## What to work on
Print the entries below again exactly as they stand, but skip any picture.

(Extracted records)
»»
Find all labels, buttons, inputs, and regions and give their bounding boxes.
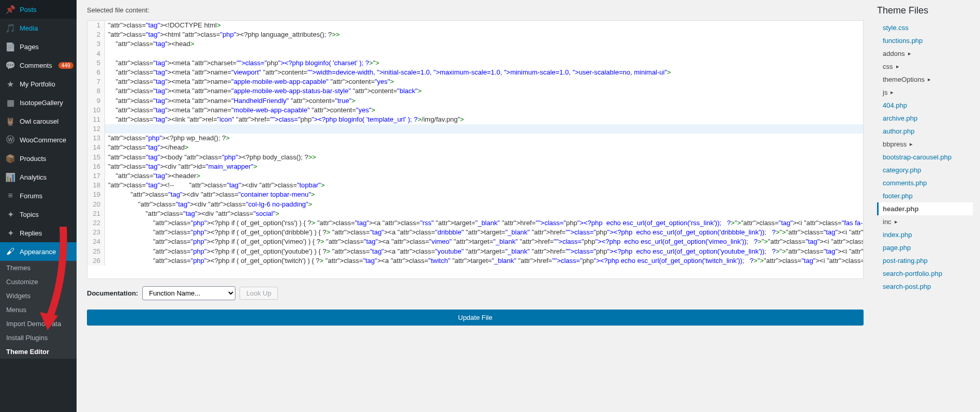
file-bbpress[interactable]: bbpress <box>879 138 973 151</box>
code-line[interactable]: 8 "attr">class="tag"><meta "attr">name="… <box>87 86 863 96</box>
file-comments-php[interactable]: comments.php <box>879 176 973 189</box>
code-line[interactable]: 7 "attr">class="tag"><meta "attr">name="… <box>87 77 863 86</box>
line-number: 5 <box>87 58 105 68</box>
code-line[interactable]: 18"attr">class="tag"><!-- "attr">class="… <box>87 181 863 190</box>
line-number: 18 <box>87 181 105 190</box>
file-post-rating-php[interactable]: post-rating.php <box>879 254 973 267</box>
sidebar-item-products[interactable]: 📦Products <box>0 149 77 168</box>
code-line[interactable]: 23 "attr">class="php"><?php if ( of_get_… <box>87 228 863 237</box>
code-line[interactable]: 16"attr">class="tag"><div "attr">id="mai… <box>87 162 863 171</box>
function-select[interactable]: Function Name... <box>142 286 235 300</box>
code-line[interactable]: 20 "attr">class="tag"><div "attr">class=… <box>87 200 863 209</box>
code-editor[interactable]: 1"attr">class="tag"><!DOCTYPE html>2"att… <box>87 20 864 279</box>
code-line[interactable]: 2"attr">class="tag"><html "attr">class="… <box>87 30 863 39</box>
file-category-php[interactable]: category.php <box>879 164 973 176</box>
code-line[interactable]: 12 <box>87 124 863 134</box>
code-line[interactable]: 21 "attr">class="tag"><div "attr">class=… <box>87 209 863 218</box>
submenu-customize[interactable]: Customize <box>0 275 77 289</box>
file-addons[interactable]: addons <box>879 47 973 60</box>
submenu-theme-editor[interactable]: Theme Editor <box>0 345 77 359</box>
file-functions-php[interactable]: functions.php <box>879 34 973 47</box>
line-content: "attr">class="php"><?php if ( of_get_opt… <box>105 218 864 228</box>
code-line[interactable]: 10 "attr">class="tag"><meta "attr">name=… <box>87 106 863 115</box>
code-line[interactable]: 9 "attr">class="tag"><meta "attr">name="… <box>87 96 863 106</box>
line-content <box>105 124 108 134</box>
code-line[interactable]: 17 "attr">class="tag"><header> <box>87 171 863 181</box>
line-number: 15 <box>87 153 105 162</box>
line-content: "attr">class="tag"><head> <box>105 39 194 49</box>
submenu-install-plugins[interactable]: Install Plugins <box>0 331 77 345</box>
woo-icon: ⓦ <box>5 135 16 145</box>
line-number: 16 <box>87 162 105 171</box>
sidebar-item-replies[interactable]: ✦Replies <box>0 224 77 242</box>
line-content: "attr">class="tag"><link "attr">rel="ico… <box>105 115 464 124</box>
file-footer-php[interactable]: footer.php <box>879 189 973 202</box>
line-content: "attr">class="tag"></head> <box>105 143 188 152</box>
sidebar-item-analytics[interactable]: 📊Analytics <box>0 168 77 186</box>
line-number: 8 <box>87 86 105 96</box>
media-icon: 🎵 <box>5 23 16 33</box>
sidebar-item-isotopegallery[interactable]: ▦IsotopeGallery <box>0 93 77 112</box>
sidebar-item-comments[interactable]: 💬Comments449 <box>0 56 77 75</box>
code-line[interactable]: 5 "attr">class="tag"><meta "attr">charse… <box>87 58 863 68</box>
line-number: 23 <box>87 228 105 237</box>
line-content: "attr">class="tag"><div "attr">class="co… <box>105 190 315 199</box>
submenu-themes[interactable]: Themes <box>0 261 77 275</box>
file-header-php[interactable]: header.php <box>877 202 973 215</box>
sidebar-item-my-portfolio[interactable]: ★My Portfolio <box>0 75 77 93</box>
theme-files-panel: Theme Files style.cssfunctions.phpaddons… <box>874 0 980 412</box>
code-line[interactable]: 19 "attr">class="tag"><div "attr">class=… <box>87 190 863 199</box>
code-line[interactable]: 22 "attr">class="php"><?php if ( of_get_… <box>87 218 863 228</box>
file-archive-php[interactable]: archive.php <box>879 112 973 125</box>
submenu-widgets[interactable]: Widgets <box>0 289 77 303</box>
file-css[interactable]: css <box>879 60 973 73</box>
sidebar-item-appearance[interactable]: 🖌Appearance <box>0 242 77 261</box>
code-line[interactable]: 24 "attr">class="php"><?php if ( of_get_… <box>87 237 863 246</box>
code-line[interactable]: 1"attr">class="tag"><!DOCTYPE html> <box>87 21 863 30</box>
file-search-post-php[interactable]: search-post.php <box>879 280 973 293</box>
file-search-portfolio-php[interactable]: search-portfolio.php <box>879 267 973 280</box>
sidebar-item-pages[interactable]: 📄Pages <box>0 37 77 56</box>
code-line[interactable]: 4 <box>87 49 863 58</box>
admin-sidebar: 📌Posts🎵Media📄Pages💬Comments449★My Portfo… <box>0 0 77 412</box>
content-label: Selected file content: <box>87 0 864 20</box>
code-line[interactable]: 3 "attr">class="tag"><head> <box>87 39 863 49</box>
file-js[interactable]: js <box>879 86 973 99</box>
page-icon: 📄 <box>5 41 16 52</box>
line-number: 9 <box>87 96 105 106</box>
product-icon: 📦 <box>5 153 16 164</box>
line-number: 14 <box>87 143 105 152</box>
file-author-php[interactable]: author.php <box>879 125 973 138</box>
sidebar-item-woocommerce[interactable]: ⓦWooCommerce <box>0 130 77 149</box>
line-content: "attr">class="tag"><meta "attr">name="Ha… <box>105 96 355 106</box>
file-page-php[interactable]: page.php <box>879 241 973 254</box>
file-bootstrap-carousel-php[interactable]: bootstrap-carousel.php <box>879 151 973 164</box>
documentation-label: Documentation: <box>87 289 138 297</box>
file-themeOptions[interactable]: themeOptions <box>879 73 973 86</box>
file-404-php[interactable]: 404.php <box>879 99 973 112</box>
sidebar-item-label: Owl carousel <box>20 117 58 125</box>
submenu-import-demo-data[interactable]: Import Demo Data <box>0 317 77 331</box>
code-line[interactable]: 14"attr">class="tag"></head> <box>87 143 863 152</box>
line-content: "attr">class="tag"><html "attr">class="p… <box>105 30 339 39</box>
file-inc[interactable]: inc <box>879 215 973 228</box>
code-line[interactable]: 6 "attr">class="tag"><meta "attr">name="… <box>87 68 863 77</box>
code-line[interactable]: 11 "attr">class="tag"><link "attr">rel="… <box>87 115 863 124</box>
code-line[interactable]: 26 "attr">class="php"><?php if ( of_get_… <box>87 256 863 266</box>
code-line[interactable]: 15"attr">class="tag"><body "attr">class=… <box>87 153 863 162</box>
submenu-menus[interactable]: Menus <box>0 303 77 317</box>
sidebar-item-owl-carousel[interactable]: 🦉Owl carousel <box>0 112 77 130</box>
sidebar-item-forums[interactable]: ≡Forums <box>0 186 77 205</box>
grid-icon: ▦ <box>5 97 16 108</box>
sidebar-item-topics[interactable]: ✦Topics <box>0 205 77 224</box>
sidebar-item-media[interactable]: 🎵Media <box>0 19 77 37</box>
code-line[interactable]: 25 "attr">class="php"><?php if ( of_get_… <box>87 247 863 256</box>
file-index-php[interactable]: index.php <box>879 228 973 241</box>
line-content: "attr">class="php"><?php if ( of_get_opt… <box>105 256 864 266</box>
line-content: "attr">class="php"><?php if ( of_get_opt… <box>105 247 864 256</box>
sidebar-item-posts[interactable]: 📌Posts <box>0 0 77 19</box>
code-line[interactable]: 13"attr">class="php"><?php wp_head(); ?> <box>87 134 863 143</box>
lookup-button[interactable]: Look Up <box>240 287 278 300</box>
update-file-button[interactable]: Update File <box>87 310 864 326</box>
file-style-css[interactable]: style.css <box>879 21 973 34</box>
««
## Answer section
Find all labels, buttons, inputs, and regions and give their bounding boxes.
file-bbpress[interactable]: bbpress <box>879 138 973 151</box>
code-line[interactable]: 8 "attr">class="tag"><meta "attr">name="… <box>87 86 863 96</box>
file-comments-php[interactable]: comments.php <box>879 176 973 189</box>
code-line[interactable]: 7 "attr">class="tag"><meta "attr">name="… <box>87 77 863 86</box>
line-number: 5 <box>87 58 105 68</box>
code-line[interactable]: 18"attr">class="tag"><!-- "attr">class="… <box>87 181 863 190</box>
line-number: 18 <box>87 181 105 190</box>
file-post-rating-php[interactable]: post-rating.php <box>879 254 973 267</box>
sidebar-item-products[interactable]: 📦Products <box>0 149 77 168</box>
code-line[interactable]: 23 "attr">class="php"><?php if ( of_get_… <box>87 228 863 237</box>
code-line[interactable]: 16"attr">class="tag"><div "attr">id="mai… <box>87 162 863 171</box>
function-select[interactable]: Function Name... <box>142 286 235 300</box>
code-line[interactable]: 20 "attr">class="tag"><div "attr">class=… <box>87 200 863 209</box>
code-editor[interactable]: 1"attr">class="tag"><!DOCTYPE html>2"att… <box>87 20 864 279</box>
code-line[interactable]: 2"attr">class="tag"><html "attr">class="… <box>87 30 863 39</box>
file-category-php[interactable]: category.php <box>879 164 973 176</box>
code-line[interactable]: 12 <box>87 124 863 134</box>
code-line[interactable]: 21 "attr">class="tag"><div "attr">class=… <box>87 209 863 218</box>
submenu-customize[interactable]: Customize <box>0 275 77 289</box>
file-addons[interactable]: addons <box>879 47 973 60</box>
submenu-theme-editor[interactable]: Theme Editor <box>0 345 77 359</box>
file-functions-php[interactable]: functions.php <box>879 34 973 47</box>
line-content: "attr">class="php"><?php if ( of_get_opt… <box>105 218 864 228</box>
code-line[interactable]: 10 "attr">class="tag"><meta "attr">name=… <box>87 106 863 115</box>
code-line[interactable]: 9 "attr">class="tag"><meta "attr">name="… <box>87 96 863 106</box>
line-content <box>105 124 108 134</box>
code-line[interactable]: 17 "attr">class="tag"><header> <box>87 171 863 181</box>
line-number: 15 <box>87 153 105 162</box>
line-content: "attr">class="tag"><head> <box>105 39 194 49</box>
submenu-install-plugins[interactable]: Install Plugins <box>0 331 77 345</box>
woo-icon: ⓦ <box>5 135 16 145</box>
line-number: 16 <box>87 162 105 171</box>
sidebar-item-replies[interactable]: ✦Replies <box>0 224 77 242</box>
line-content: "attr">class="tag"><link "attr">rel="ico… <box>105 115 464 124</box>
file-footer-php[interactable]: footer.php <box>879 189 973 202</box>
line-content: "attr">class="tag"></head> <box>105 143 188 152</box>
sidebar-item-analytics[interactable]: 📊Analytics <box>0 168 77 186</box>
line-number: 8 <box>87 86 105 96</box>
media-icon: 🎵 <box>5 23 16 33</box>
sidebar-item-isotopegallery[interactable]: ▦IsotopeGallery <box>0 93 77 112</box>
sidebar-item-comments[interactable]: 💬Comments449 <box>0 56 77 75</box>
code-line[interactable]: 5 "attr">class="tag"><meta "attr">charse… <box>87 58 863 68</box>
line-number: 23 <box>87 228 105 237</box>
line-content: "attr">class="tag"><div "attr">class="co… <box>105 190 315 199</box>
submenu-themes[interactable]: Themes <box>0 261 77 275</box>
file-header-php[interactable]: header.php <box>877 202 973 215</box>
sidebar-item-my-portfolio[interactable]: ★My Portfolio <box>0 75 77 93</box>
theme-files-panel: Theme Files style.cssfunctions.phpaddons… <box>874 0 980 412</box>
code-line[interactable]: 19 "attr">class="tag"><div "attr">class=… <box>87 190 863 199</box>
code-line[interactable]: 22 "attr">class="php"><?php if ( of_get_… <box>87 218 863 228</box>
file-archive-php[interactable]: archive.php <box>879 112 973 125</box>
submenu-widgets[interactable]: Widgets <box>0 289 77 303</box>
file-css[interactable]: css <box>879 60 973 73</box>
sidebar-item-appearance[interactable]: 🖌Appearance <box>0 242 77 261</box>
code-line[interactable]: 24 "attr">class="php"><?php if ( of_get_… <box>87 237 863 246</box>
code-line[interactable]: 1"attr">class="tag"><!DOCTYPE html> <box>87 21 863 30</box>
file-search-post-php[interactable]: search-post.php <box>879 280 973 293</box>
file-search-portfolio-php[interactable]: search-portfolio.php <box>879 267 973 280</box>
sidebar-item-pages[interactable]: 📄Pages <box>0 37 77 56</box>
code-line[interactable]: 4 <box>87 49 863 58</box>
admin-sidebar: 📌Posts🎵Media📄Pages💬Comments449★My Portfo… <box>0 0 77 412</box>
content-label: Selected file content: <box>87 0 864 20</box>
code-line[interactable]: 3 "attr">class="tag"><head> <box>87 39 863 49</box>
file-js[interactable]: js <box>879 86 973 99</box>
page-icon: 📄 <box>5 41 16 52</box>
line-number: 9 <box>87 96 105 106</box>
product-icon: 📦 <box>5 153 16 164</box>
line-number: 14 <box>87 143 105 152</box>
file-author-php[interactable]: author.php <box>879 125 973 138</box>
sidebar-item-woocommerce[interactable]: ⓦWooCommerce <box>0 130 77 149</box>
line-content: "attr">class="tag"><meta "attr">name="Ha… <box>105 96 355 106</box>
file-page-php[interactable]: page.php <box>879 241 973 254</box>
file-bootstrap-carousel-php[interactable]: bootstrap-carousel.php <box>879 151 973 164</box>
documentation-label: Documentation: <box>87 289 138 297</box>
file-themeOptions[interactable]: themeOptions <box>879 73 973 86</box>
file-404-php[interactable]: 404.php <box>879 99 973 112</box>
sidebar-item-label: Owl carousel <box>20 117 58 125</box>
submenu-import-demo-data[interactable]: Import Demo Data <box>0 317 77 331</box>
code-line[interactable]: 14"attr">class="tag"></head> <box>87 143 863 152</box>
line-content: "attr">class="tag"><html "attr">class="p… <box>105 30 339 39</box>
file-inc[interactable]: inc <box>879 215 973 228</box>
code-line[interactable]: 6 "attr">class="tag"><meta "attr">name="… <box>87 68 863 77</box>
code-line[interactable]: 11 "attr">class="tag"><link "attr">rel="… <box>87 115 863 124</box>
code-line[interactable]: 26 "attr">class="php"><?php if ( of_get_… <box>87 256 863 266</box>
code-line[interactable]: 15"attr">class="tag"><body "attr">class=… <box>87 153 863 162</box>
submenu-menus[interactable]: Menus <box>0 303 77 317</box>
sidebar-item-owl-carousel[interactable]: 🦉Owl carousel <box>0 112 77 130</box>
sidebar-item-forums[interactable]: ≡Forums <box>0 186 77 205</box>
grid-icon: ▦ <box>5 97 16 108</box>
sidebar-item-topics[interactable]: ✦Topics <box>0 205 77 224</box>
sidebar-item-media[interactable]: 🎵Media <box>0 19 77 37</box>
code-line[interactable]: 25 "attr">class="php"><?php if ( of_get_… <box>87 247 863 256</box>
file-index-php[interactable]: index.php <box>879 228 973 241</box>
line-content: "attr">class="php"><?php if ( of_get_opt… <box>105 256 864 266</box>
line-content: "attr">class="php"><?php if ( of_get_opt… <box>105 247 864 256</box>
sidebar-item-posts[interactable]: 📌Posts <box>0 0 77 19</box>
code-line[interactable]: 13"attr">class="php"><?php wp_head(); ?> <box>87 134 863 143</box>
lookup-button[interactable]: Look Up <box>240 287 278 300</box>
update-file-button[interactable]: Update File <box>87 310 864 326</box>
file-style-css[interactable]: style.css <box>879 21 973 34</box>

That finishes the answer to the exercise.